Da­bei muss auch un­ter­sucht wer­den, ob von den Preis­set­zungs­me­cha­nis­men die rich­ti­ge – ge­samt­ge­sell­schaft­lich er­wünsch­te – Len­kungs­wir­kung aus­geht, al­so z. B. For­schungs­an­rei­ze für The­ra­pie­ge­bie­te mit ho­hem me­di­zi­ni­schen Be­darf ge­setzt wer­den.

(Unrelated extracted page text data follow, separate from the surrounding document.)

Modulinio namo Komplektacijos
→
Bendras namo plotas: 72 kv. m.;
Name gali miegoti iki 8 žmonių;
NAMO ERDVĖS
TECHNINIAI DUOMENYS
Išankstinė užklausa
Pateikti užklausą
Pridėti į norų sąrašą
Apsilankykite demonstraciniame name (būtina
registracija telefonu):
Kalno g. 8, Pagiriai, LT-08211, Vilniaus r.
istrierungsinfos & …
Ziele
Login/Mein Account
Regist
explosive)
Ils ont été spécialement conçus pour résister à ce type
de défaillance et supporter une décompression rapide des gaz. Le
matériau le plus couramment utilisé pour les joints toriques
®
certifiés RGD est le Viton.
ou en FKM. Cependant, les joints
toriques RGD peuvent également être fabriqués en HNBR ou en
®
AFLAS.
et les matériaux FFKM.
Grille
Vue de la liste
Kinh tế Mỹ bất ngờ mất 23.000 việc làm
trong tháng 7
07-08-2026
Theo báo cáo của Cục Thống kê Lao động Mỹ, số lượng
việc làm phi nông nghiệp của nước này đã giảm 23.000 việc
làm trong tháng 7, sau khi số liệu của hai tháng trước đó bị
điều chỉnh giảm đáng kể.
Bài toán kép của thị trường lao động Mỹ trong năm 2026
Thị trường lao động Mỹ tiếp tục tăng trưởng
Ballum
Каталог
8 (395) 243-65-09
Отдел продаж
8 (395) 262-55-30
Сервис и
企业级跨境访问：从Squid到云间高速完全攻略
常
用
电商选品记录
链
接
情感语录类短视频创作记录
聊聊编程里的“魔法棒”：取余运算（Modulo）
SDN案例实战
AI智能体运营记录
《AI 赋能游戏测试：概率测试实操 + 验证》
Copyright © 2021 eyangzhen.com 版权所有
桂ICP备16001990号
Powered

Da­bei ist ei­ne ganz­heit­li­che Sicht (nicht be­grenzt auf Kli­nik, Zahn­me­di­zin, Pfle­ge usw.) er­for­der­lich, die bei­spiels­wei­se Nach­sor­ge und Fol­ge­be­hand­lun­gen be­rück­sich­tigt. Auf Grund­la­ge die­ser Er­geb­nis­se muss re­gel­mä­ßig im Er­stat­tungs­ver­fah­ren nach­ge­steu­ert wer­den.